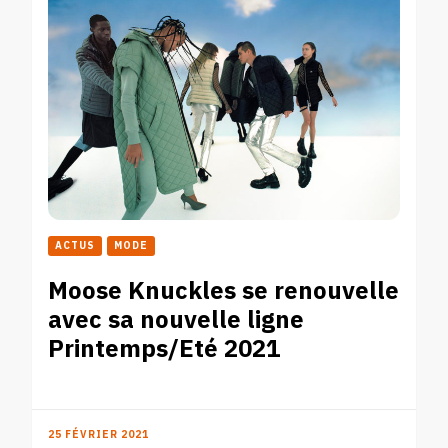
ACTUS
MODE
Moose Knuckles se renouvelle
avec sa nouvelle ligne
Printemps/Eté 2021
25 FÉVRIER 2021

· · · ·

** Directions **
Print the entire listing above verbatim. No picture should be included.

** Result of this exercise **
ACTUS
MODE
Moose Knuckles se renouvelle
avec sa nouvelle ligne
Printemps/Eté 2021
25 FÉVRIER 2021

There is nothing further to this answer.